Le rayon Houmous est à peu près l’équivalent de notre rayon fromage, soit une dizaine de mètres de plus que le rayon yaourt en GB ou en Irlande puisque chacun sait que nos amis anglosaxons ne sont pas de grands amateurs de produits laitiers.
Et du Houmous, il y en a pour tous les goûts, du pois chiche, du chou, de l’aubergine, des herbes et j’en passe … Je me suis laissée tenter et maintenant me voilà écoeurée jusqu’à la fin de la semaine, avec deux pots géants de Houmous sur les bras (ou plutôt sur l’estomac).

Le rayon sucreries est, lui aussi, des plus conséquents, sans parler des étagères à kippas (on ne peut plus typique), et de la musique très rabbi jacobesque qui vous encourage allègrement, entre deux pirouettes dans le rayon surgelés et trois pas de danses aux stands de légumes, à remplir joyeusement le caddie (tu m’étonnes qu’il y ait autant de hassidiques dans ce quartier).

Pour les non-habitués, la musique folklorique c’est toujours amusant. Ca change d’une Céline Dion vociférant dans les hauts-parleurs d’Auchan. Mais remarquez, peut-être que la ménagère israélienne de moins de cinquante ans en a aussi marre de se taper tous les jeudis soirs de la musique klezmer de supermarché. Peut-être autant que moi de Céline Dion.

Mais la grande découverte s’est faite au rayon du chocolat. Prise d’une envie subite de sucre, j’ai attrapé au hasard une plaquette qui m’avait l’air bien sympatique avec une jolie vache en illustration (bon en même il y aurait pu y avoir écrit poison mortel sur l’emballage pour moi tout ce qui compte vu que je ne lis pas l’hébreu, c’est la vache).

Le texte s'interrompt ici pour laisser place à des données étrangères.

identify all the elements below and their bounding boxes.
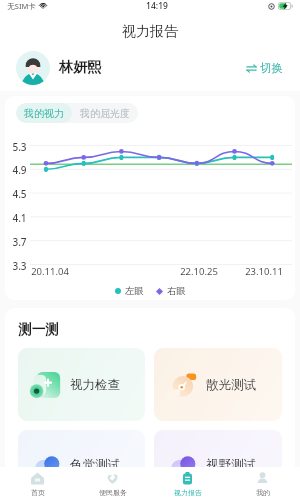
staticText: 林妍熙 xyxy=(59,59,101,77)
staticText: 视力报告 xyxy=(174,488,202,497)
button[interactable]: 我的屈光度 xyxy=(72,103,138,123)
button[interactable]: 视野测试 xyxy=(154,430,282,500)
button[interactable]: 我的 xyxy=(225,467,300,500)
staticText: 我的屈光度 xyxy=(80,107,130,120)
button[interactable]: 散光测试 xyxy=(154,348,282,421)
button[interactable]: 切换 xyxy=(243,56,286,80)
staticText: 色觉测试 xyxy=(70,457,120,473)
staticText: 我的视力 xyxy=(24,107,64,120)
staticText: 4.9 xyxy=(12,163,27,175)
staticText: 4.1 xyxy=(12,211,27,223)
button[interactable]: 便民服务 xyxy=(75,467,150,500)
staticText: 视野测试 xyxy=(206,457,256,473)
staticText: 测一测 xyxy=(18,321,59,338)
staticText: 14:19 xyxy=(146,0,168,12)
staticText: 4.5 xyxy=(12,187,27,199)
staticText: 散光测试 xyxy=(206,377,256,393)
staticText: 22.10.25 xyxy=(180,265,218,277)
staticText: 无SIM卡 xyxy=(7,1,36,11)
button[interactable]: 我的视力 xyxy=(16,103,72,123)
staticText: 右眼 xyxy=(167,285,186,297)
staticText: 左眼 xyxy=(125,285,144,297)
staticText: 3.3 xyxy=(12,259,27,271)
button[interactable]: 视力检查 xyxy=(18,348,145,421)
staticText: 3.7 xyxy=(12,235,27,247)
staticText: 我的 xyxy=(256,488,270,497)
staticText: 23.10.11 xyxy=(245,265,283,277)
staticText: 便民服务 xyxy=(99,488,127,497)
staticText: 视力检查 xyxy=(70,377,120,393)
button[interactable]: 色觉测试 xyxy=(18,430,145,500)
staticText: 20.11.04 xyxy=(31,265,69,277)
staticText: 5.3 xyxy=(12,140,27,152)
button[interactable]: 视力报告 xyxy=(150,467,225,500)
staticText: 切换 xyxy=(260,61,283,75)
staticText: 首页 xyxy=(31,488,45,497)
staticText: 视力报告 xyxy=(122,23,178,41)
button[interactable]: 首页 xyxy=(0,467,75,500)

En sortant, impossible de résister. Je déchire l’emballage et je casse trois gros carrés d’un chocolat au lait bien craquant.
Et là au milieu, du terre-plein de Rehov Yirmiyahou plus rien ne compte. Les chauffards israéliens peuvent bien m’écraser s’ils le souhaitent. Je savoure ma madeleine de Proust.
Brusquement, c’est tout un pan d’enfance qui remonte. Cette vache là ressemble en fait étrangement à un dauphin aujourd’hui mystérieusement tombé dans l’oubli : celui du Galak. C’est exactement le même goût. Ce n’est pas n’importe quel chocolat blanc. C’est la réplique exacte du Galak de nos jeunes années, vous dis-je. Et avec lui, ô combien de souvenirs. La saveur des pain-beurre-chocolat au-bon-goût-de-sable-du-bac-à-sable-qui-croustille-sous-la-dent. Les parties de cache-cache dans le parc, les mercredis après-midi club Dorothée (oui, je le confesse), affalée devant la télé, les colères au rayon confiserie pour en avoir justement, du Galak, parce qu'il ne coûte pas le même prix que le chocolat Milka au bon lait des Alpes. Quelques centimes, c'est sûr. Mais c'est le principe.

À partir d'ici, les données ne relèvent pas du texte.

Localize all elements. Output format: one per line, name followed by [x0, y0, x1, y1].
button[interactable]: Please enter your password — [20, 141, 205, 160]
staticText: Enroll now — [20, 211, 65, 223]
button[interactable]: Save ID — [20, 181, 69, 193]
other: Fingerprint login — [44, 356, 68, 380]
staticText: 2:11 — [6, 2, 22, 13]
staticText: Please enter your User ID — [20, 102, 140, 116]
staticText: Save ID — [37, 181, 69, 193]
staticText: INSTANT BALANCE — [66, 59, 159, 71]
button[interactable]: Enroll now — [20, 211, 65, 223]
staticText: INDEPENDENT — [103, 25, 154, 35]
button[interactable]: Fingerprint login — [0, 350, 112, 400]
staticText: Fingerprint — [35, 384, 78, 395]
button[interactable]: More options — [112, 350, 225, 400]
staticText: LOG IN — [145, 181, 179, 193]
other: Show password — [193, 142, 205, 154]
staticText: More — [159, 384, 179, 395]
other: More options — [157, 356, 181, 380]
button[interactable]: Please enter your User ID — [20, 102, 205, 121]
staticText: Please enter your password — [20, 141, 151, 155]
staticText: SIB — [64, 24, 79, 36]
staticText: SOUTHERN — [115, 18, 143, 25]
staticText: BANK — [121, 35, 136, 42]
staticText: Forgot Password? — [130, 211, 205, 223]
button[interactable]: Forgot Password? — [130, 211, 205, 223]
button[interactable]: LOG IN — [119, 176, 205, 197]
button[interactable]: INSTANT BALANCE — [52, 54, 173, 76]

Finalement, il suffit d’un rien, pour se trouver propulser, l’espace de quelques secondes, une quinzaine d’années en arrière. Si l’on m’avait dit à 8 ans que ma Madeleine de Proust je la retrouverais à la tombée de la nuit, Rehov Yirmiyahou, au milieu des taxis israéliens et des hassidiques en toques fourrées…

2 comments:

Andrea said...

Très poétique entrée:-) il y a toujours quelque chose de magique à dénicher au coin d'une journée une Madeleine de Proust...

Constance qui se console dans le Nutella et qui regarde avec nostalgie de vieux épisodes de X Files mais ce sont plus les sensations, les circonstances de mon premier visionnage que le scenar qui me revient en mémoire... comme cet épisode sur des abeilles tueuses regardé un plateau repas sur les genoux par terre, un oreiller contre le dos ou cet épisode oeuillé en alternance avec un devoir de maths et toutes les discussions du jeudi matin avec ma kiné qui regardait aussi et qui m'accueillait par un "cela a dû te mettre de bonne humeur hier"^^

Anonymous said...

Aaaahhh! Le chocolat blanc Galak...
Ton billet a fait ressurgir un paquet de souvenirs zémus. Comme, par exemple la pub télé Galak, dont je me souviens encore, avec Oum le dauphin (héros d'une série de dessins animés), et dans laquelle la tablette de chocolat blanc servait de miroir à Yann et Marina (les amis de Oum) pour envoyer des signaux et chercher de l'aide.
Merci à toi pour ce petit moment de bonheur dans la journée, découvert au détour d'une visite recommandée par Marie Simon...
Je reviendrai très vite lire tes billets.